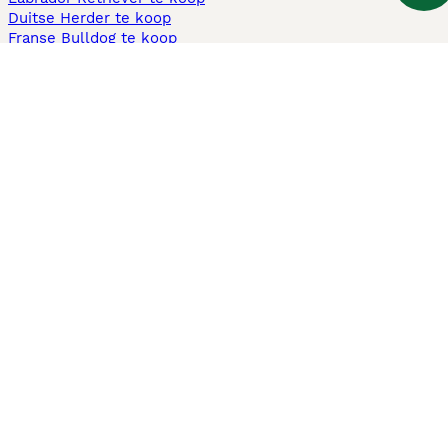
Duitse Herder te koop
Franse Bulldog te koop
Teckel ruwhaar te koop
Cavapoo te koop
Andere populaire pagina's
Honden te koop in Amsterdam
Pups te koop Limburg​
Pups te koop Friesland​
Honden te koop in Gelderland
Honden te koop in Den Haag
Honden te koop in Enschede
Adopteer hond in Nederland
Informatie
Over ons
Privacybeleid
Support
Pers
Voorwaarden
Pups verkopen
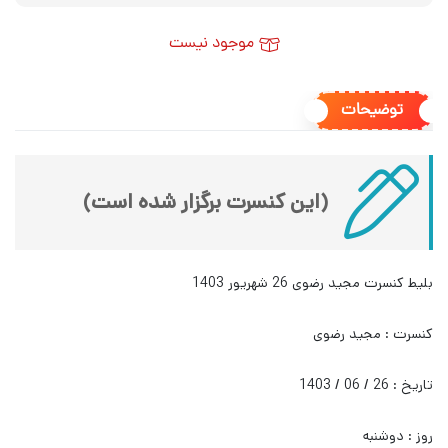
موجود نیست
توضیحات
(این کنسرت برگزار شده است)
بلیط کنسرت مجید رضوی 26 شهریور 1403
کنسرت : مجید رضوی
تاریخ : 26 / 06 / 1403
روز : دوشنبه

※ ※ ※

Required action:
Among the entries, how many lines include the word "کنسرت"? Answer with only the number.

Solution for this task:
3